Middle East Reappraisal

December 12, 1973

Report Outline
Changed Assumptions After 1973 War
Global Impact of Arab Oil Diplomacy
Role of Superpowers in Middle East
Special Focus

Changed Assumptions After 1973 War

New Pride and Unity Among Arab Countries

The latest war in the Middle East may be remembered as the war that broke the myths that three previous encounters between Israel and her Arab neighbors had built up. One casualty of the October 1973 fighting was the belief in Israeli invincibility which had prevailed since Israel's lightning victory during the Six Day War in June 1967. It was clear when the latest fighting stopped that the Israelis again had scored a major military triumph. Israeli troops occupied a large enclave west of the Suez Canal, leaving the Egyptian Third Army stranded on the east bank. In Syria, Israeli soldiers moved far beyond the 1967 cease-fire lines, advancing to within 20 miles of the capital city of Damascus.

But Israel's failure to win a decisive victory, the success of the initial Egyptian and Syrian strikes into Israeli-occupied positions in the Sinai Peninsula and the Golan Heights, and the high toll of Israeli casualties,laid to rest the assumption that the Israelis were supermen who could not be beaten in battle. Despite their later setbacks, the Arabs proved that they could fight and fight well. “No matter what happens in the desert, there has been a victory that cannot be erased,” Egyptian President Anwar Sadat declared in a speech before his country's National Assembly on Oct. 16. “According to any military standard, the Egyptian armed forces have realized a miracle. The wounded nation has restored its honor; the political map of the Middle East has changed.”

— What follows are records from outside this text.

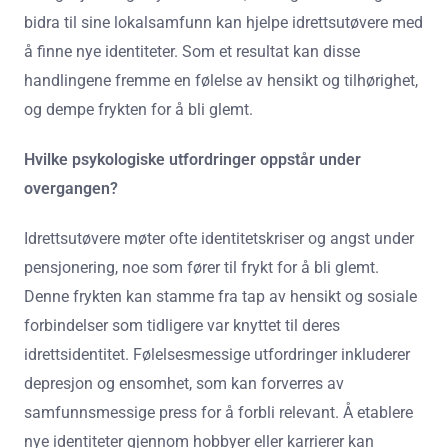
bidra til sine lokalsamfunn kan hjelpe idrettsutøvere med
å finne nye identiteter. Som et resultat kan disse
handlingene fremme en følelse av hensikt og tilhørighet,
og dempe frykten for å bli glemt.
Hvilke psykologiske utfordringer oppstår under
overgangen?
Idrettsutøvere møter ofte identitetskriser og angst under
pensjonering, noe som fører til frykt for å bli glemt.
Denne frykten kan stamme fra tap av hensikt og sosiale
forbindelser som tidligere var knyttet til deres
idrettsidentitet. Følelsesmessige utfordringer inkluderer
depresjon og ensomhet, som kan forverres av
samfunnsmessige press for å forbli relevant. Å etablere
nye identiteter gjennom hobbyer eller karrierer kan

The key to Arab successes on both the military and diplomatic fronts has been an unprecedented display of solidarity, symbolized by the Arab summit conference in Algeria on Nov. 26–28. The man most responsible for the new sense of Arab fraternity is Egyptian President Sadat. Since coming to power in 1970, following the death of Gamal Abdel Nassar, Sadat has been busy mending political fences with his fellow Arabs, such as Syrian President Hafez Assad and Jordan's King Hussein. On Aug. 29, 1973, Sadat signed an accord with Libyan Prime Minister Muammar Kaddafi proclaiming “the birth of a new unified Arab state.”